SE Australia Offshore
Gippsland Geographic Basin
The Gippsland offshore is bounded to the north by basement of the Eastern Uplands (Paleozoic) and to the southwest by the Bassian Rise (Paleozoic basement feature that separates it from the Bass Basin further south. The Gippsland Geographic Basin forms the easternmost part of an Early Cretaceous rift system between Antarctica and Australia. Initial basin architecture consisted of a rift valley complex composed of multiple, overlapping or isolated, east-trending half grabens. Continued rifting into the Late Cretaceous generated a broader extensional geometry that consisted of a depocenter flanked by fault-bounded platforms and terraces to the north and south. The extensional faults were reactivated prior to breakup in the Tasman Sea off the Gippsland Basin. To the east, the Central Deep is characterized by rapidly increasing water depths; these exceed 3000 m in the Bass Canyon (Hill et al, 1998). The eastern boundary of the basin is poorly defined and has been related to the Cape Everard Fault System, a prominent north-northeast striking basement high.

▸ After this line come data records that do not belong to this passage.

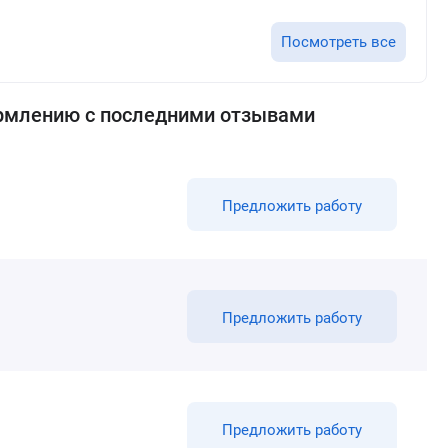
Посмотреть все
рмлению с последними отзывами
Предложить работу
Предложить работу
Предложить работу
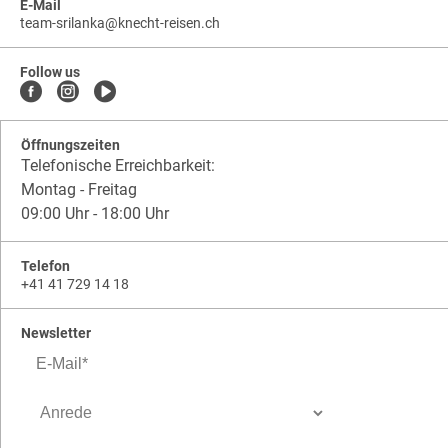
E-Mail
team-srilanka
@
knecht-reisen.ch
knecht-
.
knecht-
reisen.ch
.
reisen.ch.team-
Follow us
srilanka
Öffnungszeiten
Telefonische Erreichbarkeit:
Montag - Freitag
09:00 Uhr - 18:00 Uhr
Telefon
+41 41 729 14 18
Newsletter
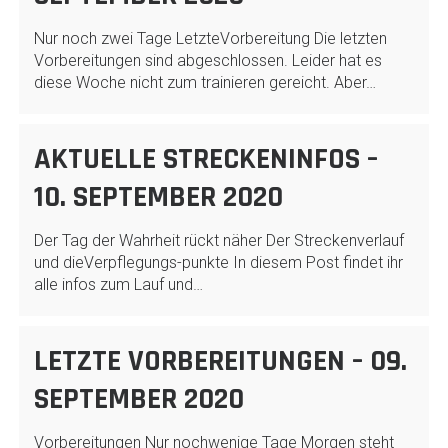
Nur noch zwei Tage LetzteVorbereitung Die letzten
Vorbereitungen sind abgeschlossen. Leider hat es
diese Woche nicht zum trainieren gereicht. Aber…
AKTUELLE STRECKENINFOS –
10. SEPTEMBER 2020
Der Tag der Wahrheit rückt näher Der Streckenverlauf
und dieVerpflegungs-punkte In diesem Post findet ihr
alle infos zum Lauf und…
LETZTE VORBEREITUNGEN – 09.
SEPTEMBER 2020
Vorbereitungen Nur nochwenige Tage Morgen steht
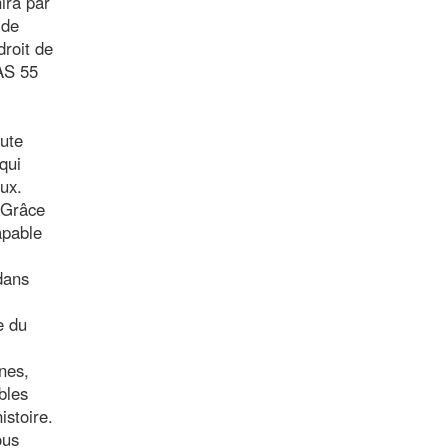
ira par
 de
droit de
AAS 55
oute
qui
ux.
. Grâce
apable
dans
e du
nes,
bles
istoire.
ous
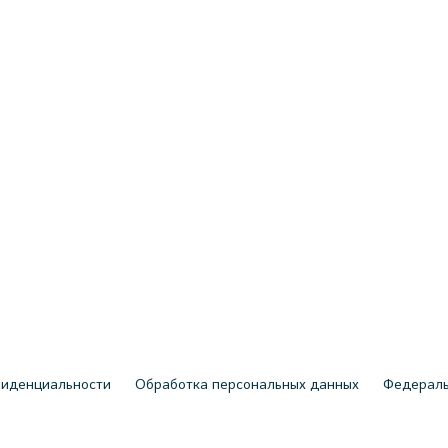
фиденциальности
Обработка персональных данных
Федераль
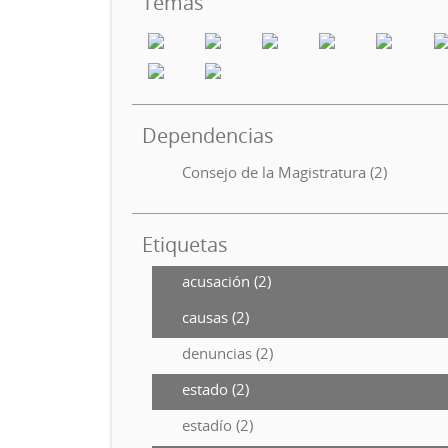
Temas
Dependencias
Consejo de la Magistratura (2)
Etiquetas
acusación (2)
causas (2)
denuncias (2)
estado (2)
estadío (2)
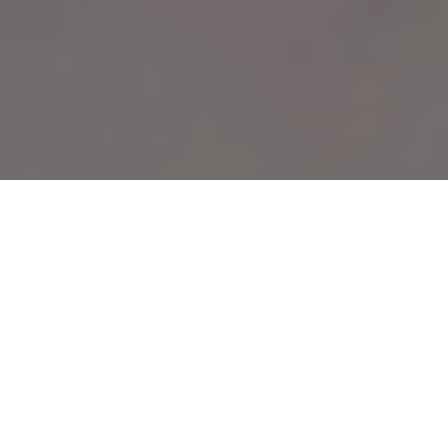
Haz tu pedido sin compromiso
Rellena un breve cuestionario para contarnos lo que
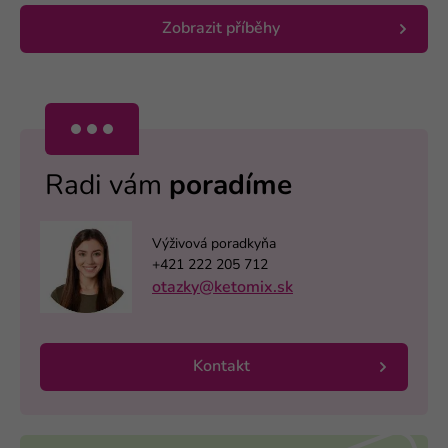
Zobrazit příběhy
Radi vám
poradíme
Výživová poradkyňa
+421 222 205 712
otazky@ketomix.sk
Kontakt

On this Canvas autotrace, the substratum of the Gippsland geographic basins, which is limited by the pre-rifting unconformity, is either the Paleozoic rocks or the basement. The rift-type basins are Mesozoic in age, while the rocks of the Atlantic-type divergent margin range from the Eocene-Paleocene to Recent. The breakup unconformity, which individualizes the rift-type sediments from the margin sediments, has, often, a Maastrichtian age. Not all seismic lines of this areas have the typical geometry illustrated on this autotrace, in which the large majority of the normal faults die at the breakup unconformity (see next autotrace).
Comparing this tentative interpretation with the previous one, it is easy to understand that in the areas where there is a reactivation of the rifting normal faults, as reverse faults, the shortening of the sediments changes strongly the geometry of the basins. The reactivation is post-depositional and it seems to have occurred during Oligocene time, which, completely, exclude the possibility of consider the lower Cenozoic sedimentary packages as deposited in association with a differential subsidence, i.e., deposited in a rift-type basin.